Music Reviews
I Am Easy To Find

The National I Am Easy To Find

(4AD) Rating - 8/10

Where are The National supposed to go from here? It’s a question that has followed the band throughout their career, but so far they’ve always seemed to come up with the right answer. 2017’s Sleep Well Beast very much seemed like the pinnacle: they were festival headliners, they won a Grammy and, after previous albums were fraught with in-studio tension, were able to work together with relative ease. For once, everything seemed to be going well. So where were The National supposed to go?

On I Am Easy to Find, director Mike Mills came to the band with a concept for a film that comprises of a life told through a series of moments. Some of those 164 moments would be seemingly minor (the first lie told) and some much more major (the loss of parents). It was the kind of ambitious premise that The National needed to avoid treading water.

The easiest way of describing the role of the music in the film is that Mills was given access to every stem and sketch of the band’s recordings, on which he edited and put them together however he saw fit.

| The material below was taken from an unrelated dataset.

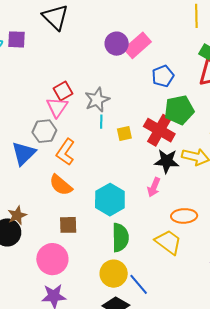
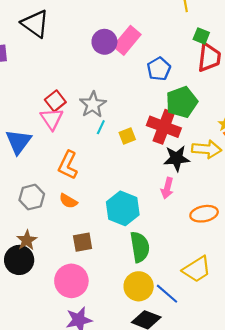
cyan line: (101, 122) -> (101, 127), turned 32
gray hexagon: (44, 131) -> (32, 197), moved
blue triangle: (24, 153) -> (18, 142), moved
orange semicircle: (61, 185) -> (68, 201), size x0.7
yellow trapezoid: (168, 242) -> (197, 269), moved, turned 120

Otherwise, it’s mostly business as usual, with the band retaining control and producing a more conventional record than the film’s soundtrack (Mills is listed as a producer, but his musical influence was limited).

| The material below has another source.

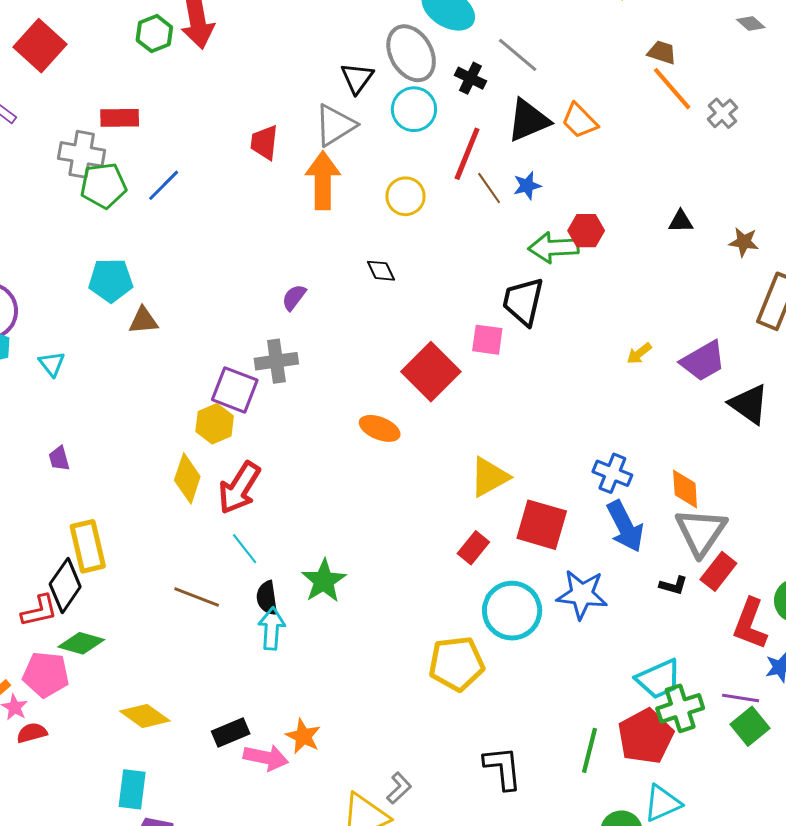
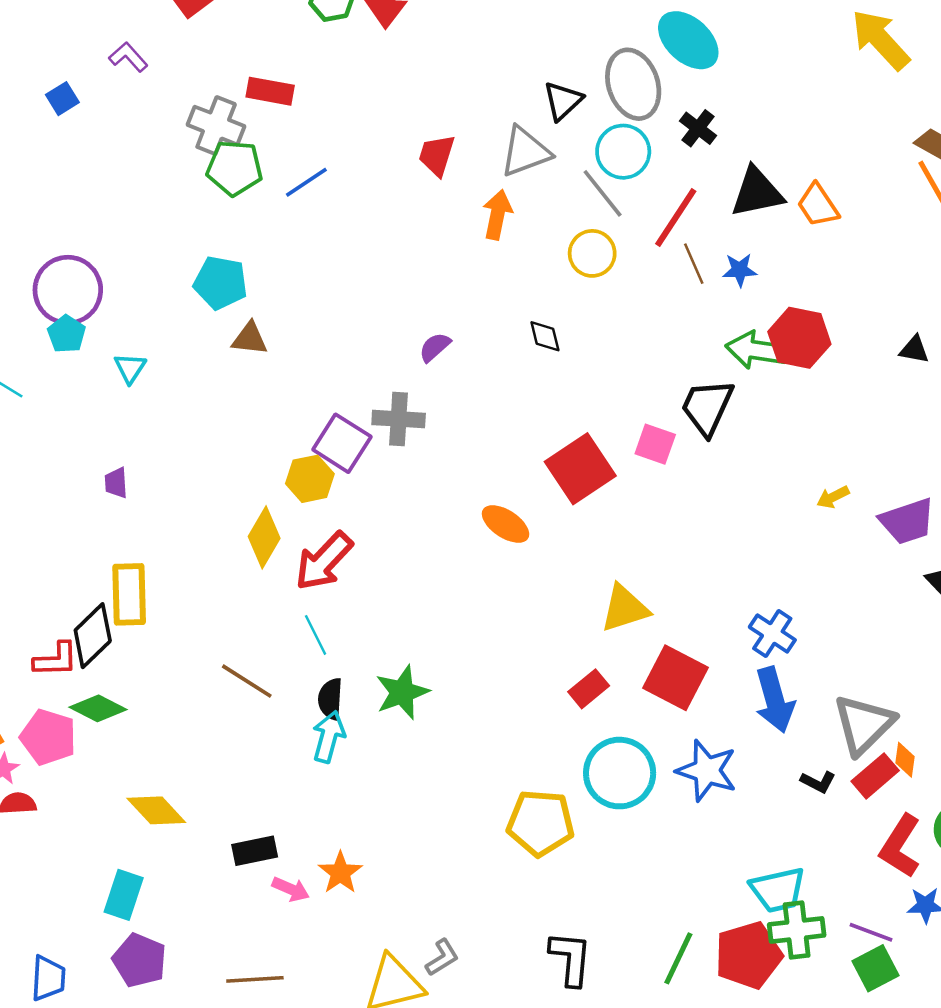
gray line: (518, 55) -> (603, 193), moved
orange arrow: (323, 180) -> (497, 215), size x0.7
red hexagon: (586, 231) -> (799, 338), size x1.4
orange diamond: (685, 489) -> (905, 760), moved, size x0.7
pink arrow: (266, 758) -> (291, 889), size x0.7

For the first time, The National introduces formal guest vocalists to accompany Alicia Vikander’s performance because, as the band admits, it would have been strange to have a women’s life narrated by Berninger’s increasingly weary baritone. While it has been one of the most common discussions ahead of release, the use of those guests feels incredibly natural. The National has always been a band that requires some patience, but within two or three listens, it’s easy to forget it hasn’t always been this way. Matt Berninger has always been the band’s touch paper—so it’s understandable it may give fans some pause—but it's a change that allows them to play around more than ever before. And they really do.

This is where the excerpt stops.